Western officials said the United States had put a good offer on the table and that it was up to Iran to accept it. But the issue of lifting the sanctions has not been at the center of this seventh round of talks, according to a senior State Department official. “We are not there yet. ”
Separately, a collapse in nuclear talks was averted on Wednesday after the International Atomic Energy Agency (IAEA) reached a deal Russia-brokered with Iran allowing international inspectors to replace cameras in one. workshop in Karaj, a city west of Tehran, where parts for centrifuges are produced.
By concluding the deal, Iran avoided a censorship resolution that the United States had threatened to present to the IAEA Board of Governors before the end of the year. Iran had said it would withdraw from nuclear negotiations in such a case.

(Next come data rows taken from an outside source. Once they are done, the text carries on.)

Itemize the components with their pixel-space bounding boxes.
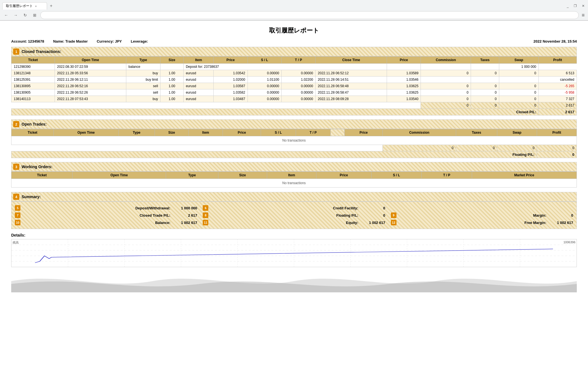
tab-close-button[interactable]: × xyxy=(35,4,37,8)
open-totals-row: 0 0 0 0 xyxy=(11,145,577,151)
col-sl: S / L xyxy=(371,172,421,179)
summary-item-badge: 9 xyxy=(391,212,396,218)
total-profit: 2 617 xyxy=(539,102,577,109)
summary-item-badge: 8 xyxy=(203,212,208,218)
cell-ticket: 138130905 xyxy=(11,89,55,96)
leverage-field: Leverage: xyxy=(131,39,148,43)
refresh-button[interactable]: ↻ xyxy=(21,11,29,19)
cell-price: 1.02000 xyxy=(214,77,248,83)
open-total-taxes: 0 xyxy=(456,145,497,151)
col-close-time: Close Time xyxy=(316,57,387,64)
summary-item-value: 0 xyxy=(548,213,573,218)
summary-item-badge: 11 xyxy=(203,220,208,225)
close-window-button[interactable]: ✕ xyxy=(581,4,586,8)
cell-swap xyxy=(499,77,538,83)
working-no-transactions-text: No transactions xyxy=(11,179,577,188)
browser-toolbar: ← → ↻ ⊞ ≡ xyxy=(0,10,588,20)
cell-swap: 0 xyxy=(499,70,538,77)
summary-item-value: 1 002 617 xyxy=(172,221,197,225)
cell-close-time: 2022.11.28 06:14:51 xyxy=(316,77,387,83)
open-no-transactions-row: No transactions xyxy=(11,136,577,145)
cell-commission: 0 xyxy=(421,83,471,89)
account-value: 12345678 xyxy=(28,39,44,43)
closed-totals-row: 0 0 0 2 617 xyxy=(11,102,577,109)
col-empty xyxy=(331,129,345,136)
summary-item-label: Margin: xyxy=(398,213,546,218)
cell-sl: 1.01100 xyxy=(248,77,281,83)
maximize-button[interactable]: ❐ xyxy=(573,4,578,8)
working-title: Working Orders: xyxy=(22,165,52,169)
summary-item-label: Equity: xyxy=(210,221,358,225)
cell-profit: 6 513 xyxy=(539,70,577,77)
total-taxes: 0 xyxy=(471,102,499,109)
cell-swap: 0 xyxy=(499,89,538,96)
home-button[interactable]: ⊞ xyxy=(31,11,39,19)
total-commission: 0 xyxy=(421,102,471,109)
closed-badge: 1 xyxy=(13,48,19,55)
cell-commission xyxy=(421,77,471,83)
cell-close-price: 1.03540 xyxy=(387,96,421,102)
details-label: Details: xyxy=(11,233,577,237)
minimize-button[interactable]: _ xyxy=(566,4,570,8)
cell-open-time: 2022.11.28 06:12:11 xyxy=(55,77,126,83)
cell-taxes: 0 xyxy=(471,83,499,89)
name-field: Name: Trade Master xyxy=(53,39,88,43)
cell-close-price: 1.03625 xyxy=(387,89,421,96)
summary-item-value: 2 617 xyxy=(172,213,197,218)
summary-item: 11 Equity: 1 002 617 xyxy=(203,220,385,225)
summary-item-label: Closed Trade P/L: xyxy=(22,213,170,218)
name-label: Name: xyxy=(53,39,64,43)
cell-size xyxy=(160,64,183,70)
working-orders-header: 3 Working Orders: xyxy=(11,162,577,172)
col-size: Size xyxy=(155,129,188,136)
cell-size: 1.00 xyxy=(160,77,183,83)
cell-close-price: 1.03589 xyxy=(387,70,421,77)
date-value: 2022 November 28, 15:54 xyxy=(533,39,577,43)
total-swap: 0 xyxy=(499,102,538,109)
closed-pl-label: Closed P/L: xyxy=(11,109,539,115)
working-orders-table: Ticket Open Time Type Size Item Price S … xyxy=(11,172,577,188)
summary-item-label: Balance: xyxy=(22,221,170,225)
summary-item-badge: 12 xyxy=(391,220,396,225)
window-controls: _ ❐ ✕ xyxy=(566,4,586,8)
col-type: Type xyxy=(126,57,160,64)
cell-profit: 7 327 xyxy=(539,96,577,102)
account-label: Account: xyxy=(11,39,27,43)
summary-item-badge: 5 xyxy=(15,205,20,211)
col-profit: Profit xyxy=(539,57,577,64)
cell-ticket: 121298390 xyxy=(11,64,55,70)
summary-item-label: Deposit/Withdrawal: xyxy=(22,206,170,210)
browser-menu-button[interactable]: ≡ xyxy=(580,12,586,18)
col-commission: Commission xyxy=(383,129,456,136)
browser-tab[interactable]: 取引履歴レポート × xyxy=(2,2,47,10)
summary-item-label: Free Margin: xyxy=(398,221,546,225)
summary-badge: 4 xyxy=(13,194,19,200)
chart-svg xyxy=(11,239,577,267)
cell-tp: 1.02200 xyxy=(281,77,315,83)
forward-button[interactable]: → xyxy=(12,11,20,19)
currency-value: JPY xyxy=(115,39,122,43)
cell-item: eurusd xyxy=(183,77,214,83)
open-no-transactions-text: No transactions xyxy=(11,136,577,145)
col-taxes: Taxes xyxy=(471,57,499,64)
closed-row: 121298390 2022.08.30 07:22:59 balance De… xyxy=(11,64,577,70)
back-button[interactable]: ← xyxy=(2,11,10,19)
summary-item-label: Floating P/L: xyxy=(210,213,358,218)
new-tab-button[interactable]: + xyxy=(48,3,54,8)
closed-row: 138125391 2022.11.28 06:12:11 buy limit … xyxy=(11,77,577,83)
summary-item xyxy=(391,205,573,211)
cell-taxes xyxy=(421,64,471,70)
cell-item: eurusd xyxy=(183,83,214,89)
address-bar[interactable] xyxy=(40,11,579,19)
summary-item: 8 Floating P/L: 0 xyxy=(203,212,385,218)
name-value: Trade Master xyxy=(65,39,88,43)
cell-ticket: 138125391 xyxy=(11,77,55,83)
col-ticket: Ticket xyxy=(11,57,55,64)
col-item: Item xyxy=(183,57,214,64)
browser-chrome: 取引履歴レポート × + _ ❐ ✕ ← → ↻ ⊞ ≡ xyxy=(0,0,588,21)
summary-item-badge: 10 xyxy=(15,220,20,225)
open-total-commission: 0 xyxy=(383,145,456,151)
cell-open-time: 2022.11.28 05:33:56 xyxy=(55,70,126,77)
wave-decoration xyxy=(11,270,577,292)
col-sl: S / L xyxy=(261,129,296,136)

The cameras were due to be replaced because one of the IAEA’s four cameras was destroyed in June in what Iran calls an act of sabotage it blames on Israel. The other three cameras have been withdrawn by Iran and they also kept their flashcards, saying they will only return them once a deal is reached in nuclear talks and the sanctions are lifted.
IAEA Director General Rafael Mariano Grossi on Friday showed an example of a camera, similar to those to be relocated at the Karaj assembly plant, to a packed house of international journalists. In an apparent response to Iranian claims that cameras can be hacked, Grossi explained that the cameras cannot be tampered with because they are IAEA-sealed and not connected to a computer.
Grossi also said his inspectors “have ways” to reconstruct the surveillance gap since the cameras were removed in June and their relocation in a few days. He said IAEA inspectors will be able to “piece together the puzzle”.
The stakes in the talks are high – their failure could lead to instability in the Middle East and an arms race in the region. Military action is not excluded either. Time is also running out, given the rapid progress of Iran’s nuclear program.
“We are quickly reaching the end of the road to this negotiation,” concluded senior European diplomats.
Ali Bagheri Kani, Iran’s chief negotiator, put it differently: “The pace of reaching an agreement depends on the will of the other side. If they accept Iran’s logical views and positions, the new round of talks may be the last and we can reach an agreement as soon as possible.
The eighth round of talks will start in Vienna after a hiatus, most likely before the end of the year.